Mais dans le Roman de l’Énergie Nationale, ce massif important de l’œuvre de M. Barrès, la place de la religion est nulle. Aucune allusion au phénomène religieux. Des sept Lorrains, un seul catholique, Gallant de Saint-Phlin, et vraiment sa religion n’a rien de subtil. On goûtera son attitude devant M. et Mme  Roemerspacher : « Saint-Phlin, convaincu jusqu’à l’évidence par la vue de ces deux jeunes gens qu’il se trouvait en présence d’une bonne pierre de l’édifice français, d’un excellent élément de conservation sociale, souhaitait qu’un prêtre d’esprit trouvât un expédient pour bénir leur mariage. Il ne voulait pas imposer une divorcée à sa femme, et pourtant il rêvait de recevoir les Rœmerspacher à Saint-Phlin »[2]. Ainsi Saint-Phlin, bon catholique et bon Français, souhaiterait que l’Église fît avec « esprit » une entorse à ses lois plutôt que d’imposer à sa femme, représentée comme une petite fille fort insignifiante, une modification aux usages de salon qui lui furent transmis avec des recettes d’entremets et des moyens de défense contre les mites ! Quinze lignes plus bas il songe que ce pauvre Sturel « a toujours obéi à ses nerfs ». Mais Sturel lui-même, assez fameux individualiste, n’a jamais pensé à faire brûler une si grande forêt pour faire cuire un si petit œuf. Il est piquant que la seule page du Roman de l’Énergie Nationale où affleure un pointement de catholicisme se rattache encore sous les sédiments nouveaux au vieux massif du Culte du Moi.

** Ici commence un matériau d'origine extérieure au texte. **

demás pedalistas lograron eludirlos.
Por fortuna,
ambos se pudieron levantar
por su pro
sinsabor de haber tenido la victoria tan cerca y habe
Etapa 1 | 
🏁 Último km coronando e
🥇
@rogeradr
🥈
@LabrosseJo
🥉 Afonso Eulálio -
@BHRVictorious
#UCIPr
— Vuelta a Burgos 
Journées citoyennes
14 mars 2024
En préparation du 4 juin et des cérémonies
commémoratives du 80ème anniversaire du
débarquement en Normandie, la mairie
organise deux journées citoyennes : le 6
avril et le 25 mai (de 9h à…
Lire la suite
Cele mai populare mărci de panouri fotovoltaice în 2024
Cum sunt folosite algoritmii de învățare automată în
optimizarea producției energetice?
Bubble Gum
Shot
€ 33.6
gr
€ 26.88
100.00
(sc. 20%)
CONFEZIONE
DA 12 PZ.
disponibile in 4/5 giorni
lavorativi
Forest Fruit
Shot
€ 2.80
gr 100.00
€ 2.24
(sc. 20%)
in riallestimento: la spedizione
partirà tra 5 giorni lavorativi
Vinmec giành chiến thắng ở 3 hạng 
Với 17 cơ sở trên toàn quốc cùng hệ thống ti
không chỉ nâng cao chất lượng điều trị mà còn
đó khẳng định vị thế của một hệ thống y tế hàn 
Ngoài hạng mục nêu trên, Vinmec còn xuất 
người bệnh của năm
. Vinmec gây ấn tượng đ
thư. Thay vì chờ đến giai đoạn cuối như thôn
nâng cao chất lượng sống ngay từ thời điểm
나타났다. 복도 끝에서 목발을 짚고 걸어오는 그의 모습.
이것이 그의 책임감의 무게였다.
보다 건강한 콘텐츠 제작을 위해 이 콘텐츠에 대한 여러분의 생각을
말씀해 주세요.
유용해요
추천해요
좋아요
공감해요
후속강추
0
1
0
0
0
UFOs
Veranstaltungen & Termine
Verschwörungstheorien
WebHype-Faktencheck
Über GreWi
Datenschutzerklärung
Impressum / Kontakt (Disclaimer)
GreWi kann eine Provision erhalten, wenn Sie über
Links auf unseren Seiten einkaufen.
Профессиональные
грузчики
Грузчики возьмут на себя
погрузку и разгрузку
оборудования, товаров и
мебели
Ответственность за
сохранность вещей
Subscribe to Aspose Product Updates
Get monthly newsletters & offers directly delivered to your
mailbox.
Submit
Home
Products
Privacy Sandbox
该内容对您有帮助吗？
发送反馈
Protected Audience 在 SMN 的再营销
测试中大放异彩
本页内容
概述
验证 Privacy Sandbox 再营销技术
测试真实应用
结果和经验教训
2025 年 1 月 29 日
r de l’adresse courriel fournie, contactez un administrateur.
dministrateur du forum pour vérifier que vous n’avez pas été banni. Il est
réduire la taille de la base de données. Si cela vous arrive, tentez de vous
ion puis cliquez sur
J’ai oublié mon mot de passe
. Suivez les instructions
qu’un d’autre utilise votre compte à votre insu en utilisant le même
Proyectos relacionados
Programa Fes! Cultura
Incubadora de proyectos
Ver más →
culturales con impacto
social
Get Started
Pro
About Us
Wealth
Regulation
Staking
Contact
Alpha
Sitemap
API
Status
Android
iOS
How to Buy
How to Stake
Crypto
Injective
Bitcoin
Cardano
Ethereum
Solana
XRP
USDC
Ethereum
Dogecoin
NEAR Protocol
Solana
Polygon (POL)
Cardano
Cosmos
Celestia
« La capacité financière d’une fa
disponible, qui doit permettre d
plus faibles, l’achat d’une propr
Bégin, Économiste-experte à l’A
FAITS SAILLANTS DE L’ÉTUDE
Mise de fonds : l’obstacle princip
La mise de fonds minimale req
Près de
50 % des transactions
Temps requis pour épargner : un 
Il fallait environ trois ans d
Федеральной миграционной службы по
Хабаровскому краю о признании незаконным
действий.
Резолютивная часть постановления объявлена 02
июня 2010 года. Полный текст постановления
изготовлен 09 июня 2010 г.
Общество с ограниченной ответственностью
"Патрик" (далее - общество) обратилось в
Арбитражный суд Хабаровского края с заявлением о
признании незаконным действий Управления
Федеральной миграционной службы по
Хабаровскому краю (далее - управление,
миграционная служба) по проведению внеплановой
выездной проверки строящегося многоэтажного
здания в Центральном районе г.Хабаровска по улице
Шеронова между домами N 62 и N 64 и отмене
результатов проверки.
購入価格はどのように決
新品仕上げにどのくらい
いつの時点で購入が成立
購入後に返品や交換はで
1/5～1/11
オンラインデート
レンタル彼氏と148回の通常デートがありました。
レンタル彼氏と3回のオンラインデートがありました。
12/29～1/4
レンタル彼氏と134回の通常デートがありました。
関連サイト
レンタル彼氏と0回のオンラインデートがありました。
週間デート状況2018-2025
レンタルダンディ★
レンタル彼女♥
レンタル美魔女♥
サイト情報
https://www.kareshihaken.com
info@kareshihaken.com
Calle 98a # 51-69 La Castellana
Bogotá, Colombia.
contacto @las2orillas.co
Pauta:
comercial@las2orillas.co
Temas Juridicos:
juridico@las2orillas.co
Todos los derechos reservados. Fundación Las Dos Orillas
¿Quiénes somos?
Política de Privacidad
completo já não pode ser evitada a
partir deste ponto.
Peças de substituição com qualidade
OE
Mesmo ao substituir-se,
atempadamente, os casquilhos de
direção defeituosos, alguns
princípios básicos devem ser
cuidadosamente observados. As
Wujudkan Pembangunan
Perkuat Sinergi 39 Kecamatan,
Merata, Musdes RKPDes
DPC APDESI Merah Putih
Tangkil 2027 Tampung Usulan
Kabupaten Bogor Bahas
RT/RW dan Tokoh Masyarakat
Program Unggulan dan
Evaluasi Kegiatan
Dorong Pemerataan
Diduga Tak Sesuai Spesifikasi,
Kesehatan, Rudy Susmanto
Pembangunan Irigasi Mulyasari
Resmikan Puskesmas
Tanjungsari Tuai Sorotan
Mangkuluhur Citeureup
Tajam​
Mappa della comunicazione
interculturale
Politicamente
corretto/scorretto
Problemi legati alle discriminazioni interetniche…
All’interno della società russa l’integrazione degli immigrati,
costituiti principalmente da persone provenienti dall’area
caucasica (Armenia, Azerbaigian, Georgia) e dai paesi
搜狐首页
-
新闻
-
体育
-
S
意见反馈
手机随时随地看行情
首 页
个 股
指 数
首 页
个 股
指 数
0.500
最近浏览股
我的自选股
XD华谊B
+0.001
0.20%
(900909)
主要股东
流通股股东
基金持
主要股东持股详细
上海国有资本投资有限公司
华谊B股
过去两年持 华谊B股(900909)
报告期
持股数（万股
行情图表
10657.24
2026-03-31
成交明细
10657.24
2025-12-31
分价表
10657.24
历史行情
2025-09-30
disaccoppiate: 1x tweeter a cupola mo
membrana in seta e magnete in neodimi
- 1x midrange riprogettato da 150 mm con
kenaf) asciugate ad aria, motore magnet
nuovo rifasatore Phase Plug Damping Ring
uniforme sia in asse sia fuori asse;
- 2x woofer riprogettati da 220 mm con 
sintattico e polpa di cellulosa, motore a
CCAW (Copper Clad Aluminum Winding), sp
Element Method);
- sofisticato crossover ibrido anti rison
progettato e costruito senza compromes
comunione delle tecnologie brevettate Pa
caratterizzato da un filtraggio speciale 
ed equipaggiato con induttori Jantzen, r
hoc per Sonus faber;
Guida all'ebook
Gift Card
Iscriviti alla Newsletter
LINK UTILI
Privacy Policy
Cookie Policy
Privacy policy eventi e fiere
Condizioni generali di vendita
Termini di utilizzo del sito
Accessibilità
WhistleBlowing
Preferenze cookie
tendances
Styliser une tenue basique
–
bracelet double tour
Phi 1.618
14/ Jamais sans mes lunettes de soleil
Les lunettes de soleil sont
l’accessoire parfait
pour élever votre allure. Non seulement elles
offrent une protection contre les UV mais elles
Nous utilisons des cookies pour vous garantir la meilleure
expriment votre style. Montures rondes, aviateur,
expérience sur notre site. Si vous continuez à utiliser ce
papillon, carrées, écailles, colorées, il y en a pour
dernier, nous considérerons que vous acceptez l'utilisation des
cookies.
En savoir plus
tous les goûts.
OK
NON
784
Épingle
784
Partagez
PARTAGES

C’est dans la troisième partie de son œuvre, celle qui se groupe autour des Bastions de l’Est, que M. Barrès a abordé la question religieuse avec une véritable plénitude et qu’il a cessé de voir dans le christianisme un jeu de symboles commode au moi individuel ou social. Les Amitiés Françaises, la Colline Inspirée, la Grande Pitié des Eglises de France traitent longuement des choses religieuses, et avec gravité et respect, mais toujours dans le même état de sentimentalisme vague qui ne satisfait plus les générations récentes. « J’ai surpris la poésie au moment où elle s’élève comme une brume des terres solides du

  1. Les Amitiés Françaises, p. 244.
  2. Leurs Figures, p. 285.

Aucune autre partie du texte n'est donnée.